***½/****
starring Wa Yang, Qu Kue, April Charlo, Gia Vang
written and directed by Vera Brunner-Sung
by Walter Chaw Vera Brunner-Sung’s Bitterroot opens with an epigraph in Hmong: “Please come back to your house spirits and no longer experience pain and sickness come as pure as water and as green as the forest,” it says, with the cadence and intimation of Yeats’s invocation to his peculiar muse in The Stolen Child. (“Come away, O human child! To the waters and the wild/With a faery, hand in hand,/For the world’s more full of weeping than you can understand.”) The one is a plea for a child’s conditional homecoming, cured in the fire of experience and returned somehow to the state of purity the home and the hearth represent. The other is an invitation to oblivion, a rejection of experience into a state of perpetual ignorance–the promise of Eden as a malignant choice (more trick than choice, ultimately) between sentience and non-sentience. In both, there’s an irreducible tangle in the concept of home. Home is either where you are clean or where you learn you are not. I think it’s a matter for the individual to decide if it’s better to live knowing you will die and whether anyone will know you’ve come home after some time in the world.

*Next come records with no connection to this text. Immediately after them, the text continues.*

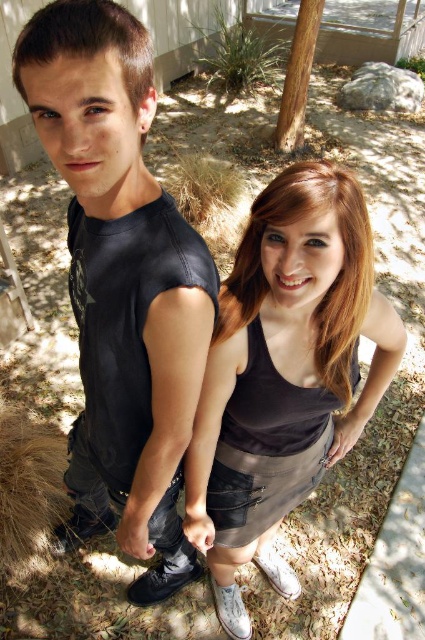 Identify the location of matte black t-shirt at center. (121, 282).

From the picture: Is matte black t-shirt at center positioned before brown rough bark at upper center?

That is True.

Describe the element at coordinates (121, 282) in the screenshot. I see `matte black t-shirt at center` at that location.

Locate an element on the screen. This screenshot has width=425, height=640. matte black t-shirt at center is located at coordinates (121, 282).

Which is more to the right, matte black tank top at center or brown rough bark at upper center?

brown rough bark at upper center

Is point (232, 609) positioned behind point (303, 20)?

No, it is not.

Find the location of a particular element. The image size is (425, 640). matte black tank top at center is located at coordinates (285, 372).

Does matte black t-shirt at center appear on the left side of matte black tank top at center?

Indeed, matte black t-shirt at center is positioned on the left side of matte black tank top at center.

Does matte black t-shirt at center have a greater height compared to matte black tank top at center?

Indeed, matte black t-shirt at center has a greater height compared to matte black tank top at center.

Does point (146, 396) come in front of point (312, 355)?

Yes, point (146, 396) is in front of point (312, 355).

You are a GUI agent. You are given a task and a screenshot of the screen. Output one action in this format:
    pyautogui.click(x=<x>, y=<y>)
    Task: Click on the matte black t-shirt at center
    
    Given the screenshot: What is the action you would take?
    pos(121,282)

Lue (Wa Yang) is a member of a small Hmong community in Montana. Recently divorced, he takes care of his ailing mother (Qu Kue) and sometimes hangs out with his buddies, who sit around a fire drinking beer, complaining about women, and taking the piss out of each other, as men do. Lue doesn’t talk very much. His outspoken sister, severe May (Gia Vang), is furious that Lue destroyed his marriage–not for Lue’s sake, I don’t think, but because it’s caused their mother a great deal of anxiety. What if I die? the mother thinks. Who will take care of Lue? Quiet Lue, who works as a janitor at the local university. Quiet Lue, who disappears some nights and comes home smelling of alcohol and cigarettes. Now and then, Lue goes foraging for mushrooms in the lush Montana backcountry, and his thoughts take him to quiet places in his heart. He only really comes alive when he’s at karaoke. His go-to song is Paul Young’s “Every Time You Go Away.” He has a nice, amateur’s singing voice and a genuine connection to the song. “Every time you go away,” he sings, “you take a piece of me with you.” By the third or fourth time we see him on stage, he doesn’t sing at all. He just sways as the music plays because the song is true, and there’s nothing left.
A high, ringing drone cuts through Bitterroot at various points in the film–a noise I associate with tinnitus after a loud noise announces the last time you’ll ever hear that pitch again. The long goodbye. I wonder if Bitterroot isn’t about the slow death of sensation we experience as the world steadily, relentlessly batters us into a thin, insensible gruel. But you can’t be mad, because “experience” isn’t malignant. You know that, right? I mean, you can be mad, but what would you be mad at? If everything works out right, you will be an orphan. If everything goes according to plan, you will orphan your children. You will become decrepit. You will fail. You will accrue regret like barnacles on a pier, then your pier will rot and return to the sea, and no one will remember there was a place to moor there. Lue hurts himself badly on a forage one day. He steps into a hole and sprains his ankle, maybe breaks it. There’s a story by Harlan Ellison called “The Other Eye of Polyphemus” that hinges on a moment where a stranger asks the broken and solipsistic hero if there’s anything they can do to help him. This small kindness clears the fog around him: of self-pity, of self-loathing. In Bitterroot, Indigenous woman Eddie (April Charlo), tasked with managing a rich man’s property, happens upon Lue in his agony, and offers him a hand.
Accompanying the ringing sound are images of forest fires raging in the places Lue and his family left for Montana, setting the destruction of the climate against the verdant, still largely unspoiled wilderness where this film is set. The world is on fire, and that ringing in your ears is the last few minutes of a thing that will never be again. Lue is adrift in spiritual doldrums when Eddie finds him. He doesn’t say anything to her when she helps him back to where she’s staying and wraps his foot for him. Lue returns the next day with forage. He makes friends with her dog. Bitterroot touches on a lot of things: capitalism, colonialism, immigration, genocide. It has the climate disaster on its mind–and mortality, and love, too, whether real or just an extension of a selfish motive: a desire for succour and to be desired. A part of me wishes the film were silent but for Lue belting out that Paul Young song. The further I get from it, the louder it grows inside me.